64.286%	ALAC (refalac 1.75)
63.589%	FLAC 1.3 at -5
62.647%	TAK -p0
62.058%	FLAC 1.3 at -8e
61.799%	-3 comfortably beats old -8pe too, not only -8e
61.477%	TTA
60.746%	Monkey's Normal
60.745%	Monkey's High
60.798%	WavPack -hx
59.920%	-5
59.868%	Monkey's Insane
59.742%	Monkey's Extra High
59.571%	TAK -p1
59.313%	MPEG-4 ALS at default
58.979%	-7
59.047%	TAK -p2
58.673%	-8e is faster and compresses better than -8p. but there are better options
58.649%	avoid this -8pe. it takes ten times -8e
58.560%	-7r7 -A "subdivide_tukey(6)"
58.525%	-7r7 -A "subdivide_tukey(6)" -l 13
58.525%	-7r7 -A "subdivide_tukey(6)" -l 14 (yes slightly smaller than -l 13)
58.489%	-7r7 -A "subdivide_tukey(6)" -l 15
58.477%	about -8e speed: -7r7 -A "flatopp;gauss(7e-2);tukey(7e-1);subdivide_tukey(7)" -l 14
58.475%	-7r7 -A "flatopp;gauss(7e-2);tukey(7e-1);subdivide_tukey(7)" -l 14 -b 8192
58.454%	-7r7 -A "subdivide_tukey(7);tukey(7e-2)" -l 16 -b 8192
58.059%	WavPack -hx4
57.879%	TAK -p3
57.753%	TAK -p4m
57.412%	OptimFROG --preset 2 (default setting)

.
Evidence from this and some other non-rigorous testing on a part of these 178 files:
* This is damn good, although it's not gonna touch TAK nor WavPack -hx4 (where for the WavPack I tried only those two settings, -hx and -hx4 this time).
Actually, if I take the high-rez part of ktf's comparison and "manually" imagine a FLAC improvement like this, it doesn't seem to beat TAK -p1, so this is likely "more FLAC-friendly material" - relatively at least.
* That "all the sevens" thing: -7r7 -A "flatopp;gauss(7e-2);tukey(7e-1);subdivide_tukey(7)" - with or without -l 14 (which is a "seven" good enough to remember) - were at first arbitrarily chosen to see "what does it take to get around -8e time". As you see, it is much better ... urhmh ... to the extent anything around there is "much".
* -8e beats -8p at both time and size. Maybe surprising - to those who haven't already tested it. ( @bennetng , you just tested hi-rez -8p: how dows it work with your material?)
* -l 13 to -l 15 have something to them, but careful: It does not seem to be the case directly off -7 or -8. Say -8 -l 13 is not good, but -8 -A [something slow] -l 13 is. A bit of testing indicates that -l 13 starts saving space at -A subdivide_tukey(5) and -l 14 at (6).
With high-res classical music, -l 13 is the setting that improves over -7.
* -b 8192 also needs "-A [something slow]", it seems also to do harm when applied to -7 or -8 plain. But it doesn't help much here.
* -r7 is a good thing, but not at my high-resolution classical music; there, the sixth and seventh order are seldom used at all. (But at worst I found, -r7 at classical makes for 0.2 parts per million in size and only costs a bit of time, so ... if you want one monster slow setting, include -r7. -r8 doesn't improve much over -r7 it seems.)
* Monkey's wasn't developed for high resolution. Well we knew that - none of the codecs were. But however, on the Planet of the Apes there is nothing to do about it within a given compression mode: then a given signal yields a given encoded bitstream with no room for improving anything but speed.
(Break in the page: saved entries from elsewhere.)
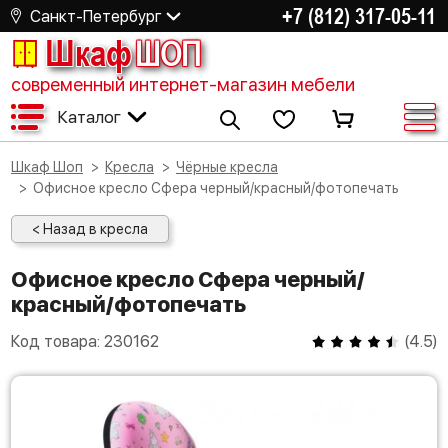
+7 (812) 317-05-11
Санкт-Петербург
Шкаф
ШОП
современный интернет-магазин мебели
Каталог
Шкаф Шоп
Кресла
Чёрные кресла
Офисное кресло Сфера черный/красный/фотопечать
< Назад в кресла
Офисное кресло Сфера черный/
красный/фотопечать
Код товара:
230162
(
4.5
)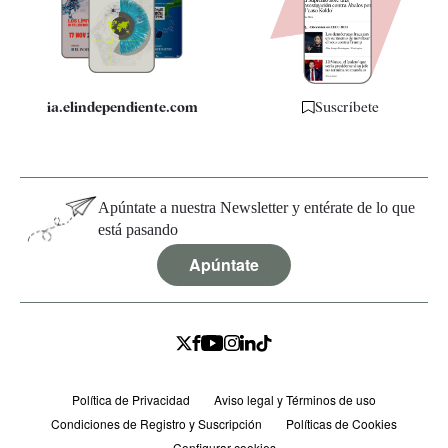
Especificaciones
ia.elindependiente.com
Suscríbete
Apúntate a nuestra Newsletter y entérate de lo que
está pasando
Apúntate
Política de Privacidad
Aviso legal y Términos de uso
Condiciones de Registro y Suscripción
Políticas de Cookies
Configurar cookies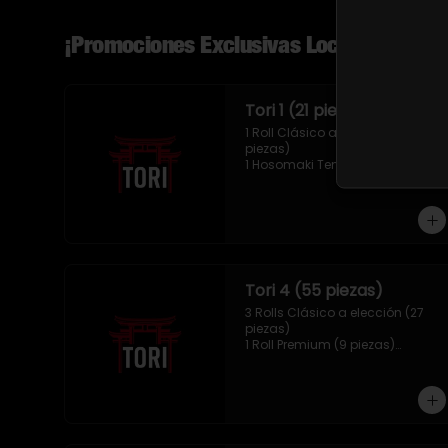
¡Promociones Exclusivas Local!
Tori 1 (21 piezas)
1 Roll Clásico a elección (9 
piezas)

1 Hosomaki Tempura (10 piezas)

1 Mix Nigiris (2 unidades)
Tori 4 (55 piezas)
3 Rolls Clásico a elección (27 
piezas)

1 Roll Premium (9 piezas)

1 Hosomaki Tempura (10 piezas)

1 Tori Panko (4 unidades)

1 Mix Gyozas (5 unidades)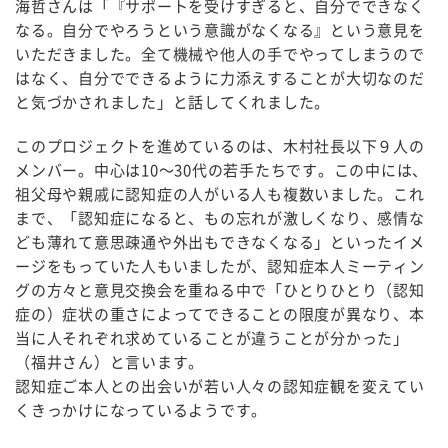
海哲さんは「『サポートを受けすぎると、自分でできなく
なる。自分でやろうという意識がなくなる』という意見を
いただきました。全て機械や他人の手でやってしまうので
はなく、自分でできるように力添えすることが大切なのだ
と気づかされました」と話してくれました。
このプロジェクトを進めているのは、木村社長以下９人の
メンバー。中心は10～30代の若手たちです。この中には、
祖父母や親戚に認知症の人がいる人も複数いました。これ
まで、「認知症になると、もの忘れが激しくなり、感情な
ども薄れて意思疎通や外出もできなくなる」といったイメ
ージをもっていた人もいましたが、認知症本人ミーティン
グの方々と意見交換会を重ねる中で「ひとりひとり（認知
症の）症状の重さによってできることの限度が異なり、本
当に人それぞれ求めていることが違うことが分かった」
（福井さん）と言います。
認知症ご本人との出会いが若い人々の認知症観を変えてい
くきっかけになっているようです。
Re: FLAC v1.4.x Performance Tests

Reply #211 – 2022-10-23 19:35:24

What are logical values for the x_tukey options? Seems I can put anything and the encoder accepts it. I see above you're using (7e-1), I've seen (3/2e-1). I tried something random like (9/7z-1) and it works. I've had good results using whole numbers, but what about these other values?
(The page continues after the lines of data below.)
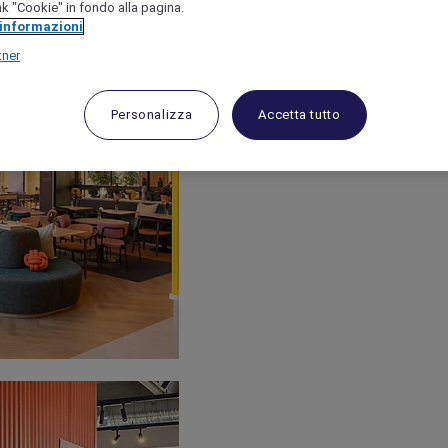
link "Cookie" in fondo alla pagina.
 informazioni
tner
Personalizza
Accetta tutto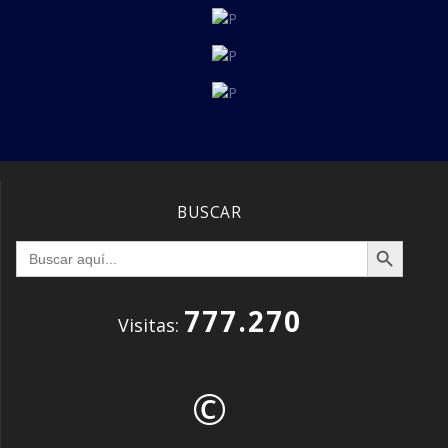
BUSCAR
Botón de búsqueda
Buscar:
777.270
Visitas:
©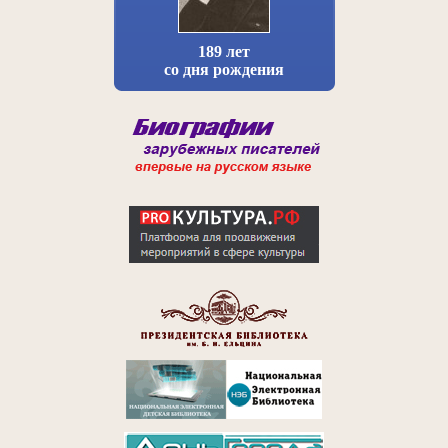
189 лет
со дня рождения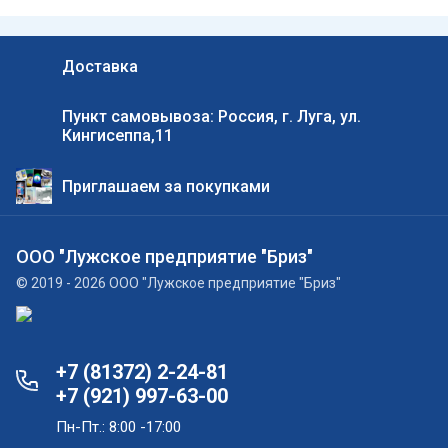
Доставка
Пункт самовывоза: Россия, г. Луга, ул.
Кингисеппа,11
Приглашаем за покупками
ООО "Лужское предприятие "Бриз"
© 2019 - 2026 ООО "Лужское предприятие "Бриз"
+7 (81372) 2-24-81
+7 (921) 997-63-00
Пн-Пт.: 8:00 -17:00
Re: FLAC v1.4.x Performance Tests

Reply #212 – 2022-10-23 20:01:38

Quote from: Replica9000 on 2022-10-23 19:35:24

I tried something random like (9/7z-1) and it works.

It is a bit tricky that the encoder accepts anything and silently drops stuff it doesn't understand.

If you want to know what it does, read the explanation at the bottom of this page: https://xiph.org/flac/documentation_tools_flac.html

TL;DR: for starters, just use whole numbers like subdivide_tukey(5) or something. If you feel like it, you can specify a second fraction between 0 and 1, like subdivide_tukey(5/0.2) The second value is locale-specific, so is subdivide_tukey(5/0,2) for many non-English PCs. Using scientific notation (2e-1) is a way around that. For other apodizations, see the linked document.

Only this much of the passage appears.